An ultra-stable 1.5 tesla permanent magnet assembly for qubit experiments at cryogenic temperatures

TL;DR

This paper introduces a highly stable 1.5T permanent magnet assembly using a Halbach array and Supermendur, suitable for cryogenic qubit experiments, offering a cost-effective alternative to superconducting magnets.

Contribution

The authors design and characterize a stable, high-field permanent magnet assembly optimized for cryogenic quantum experiments, demonstrating its practical application in spin qubit research.

Findings

Achieved magnetic field strength of 1.5T with a 7mm air gap.

Demonstrated magnetic field stability with drift rate < 2.8 ppb/h.

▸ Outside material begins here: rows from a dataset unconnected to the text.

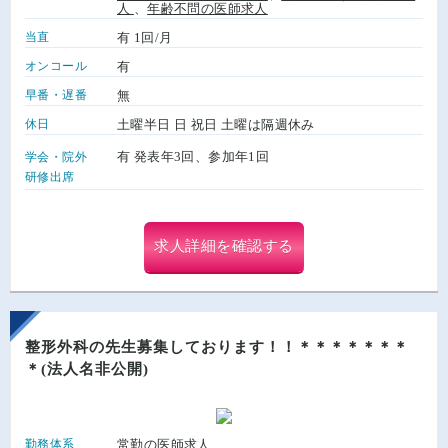
人
、
年齢不問の医師求人
当直
有 1回/月
オンコール
有
早番・遅番
無
休日
土曜半日 日 祝日 土曜は隔週休み
有 発表年3回、参加年1回
学会・院外
研修出席
求人詳細を確認する
整形外科の先生募集しております！！＊＊＊＊＊＊＊
＊(法人名非公開)
勤務体系
常勤の医師求人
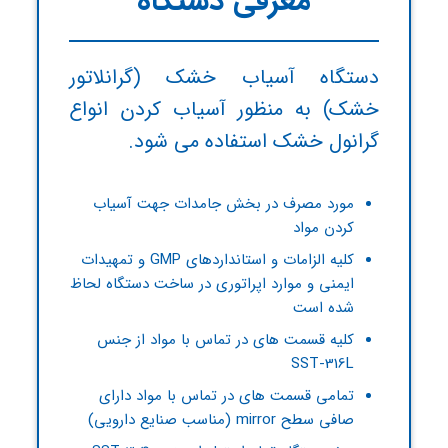
معرفی دستگاه
دستگاه آسیاب خشک (گرانلاتور
خشک) به منظور آسیاب کردن انواع
گرانول خشک استفاده می شود.
مورد مصرف در بخش جامدات جهت آسیاب
کردن مواد
کلیه الزامات و استانداردهای GMP و تمهیدات
ایمنی و موارد اپراتوری در ساخت دستگاه لحاظ
شده است
کلیه قسمت های در تماس با مواد از جنس
SST-316L
تمامی قسمت های در تماس با مواد دارای
صافی سطح mirror (مناسب صنایع دارویی)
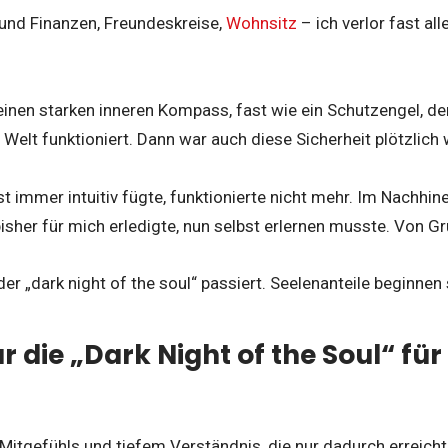
 und Finanzen, Freundeskreise,
Wohnsitz
– ich verlor fast al
 einen starken inneren Kompass, fast wie ein Schutzengel, d
e Welt funktioniert. Dann war auch diese Sicherheit plötzlich
st immer intuitiv fügte, funktionierte nicht mehr. Im Nachhine
sher für mich erledigte, nun selbst erlernen musste. Von Gr
der „dark night of the soul“ passiert. Seelenanteile beginnen
die „Dark Night of the Soul“ für
Mitgefühls und tiefem Verständnis, die nur dadurch erreich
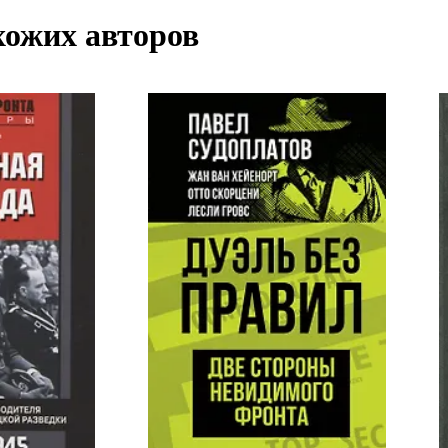
хожих авторов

Successfully used in spin qubit experiments inside a dilution refrigerator.

Abstract

Magnetic fields are a standard tool in the toolbox of every physicist, and are required for the characterization of materials, as well as the polarization of spins in nuclear magnetic resonance or electron paramagnetic resonance experiments. Quite often a static magnetic field of sufficiently large, but fixed magnitude is suitable for these tasks. Here we present a permanent magnet assembly that can achieve magnetic field strengths of up to 1.5T over an air gap length of 7mm. The assembly is based on a Halbach array of neodymium (NdFeB) magnets, with the inclusion of the soft magnetic material Supermendur to boost the magnetic field strength inside the air gap. We present the design, simulation and characterization of the permanent magnet assembly, measuring an outstanding magnetic field stability with a drift rate of |D| < 2.8 ppb/h. Our measurements demonstrate that this assembly can be used for spin qubit experiments inside a dilution refrigerator, successfully replacing the more expensive and bulky superconducting solenoids.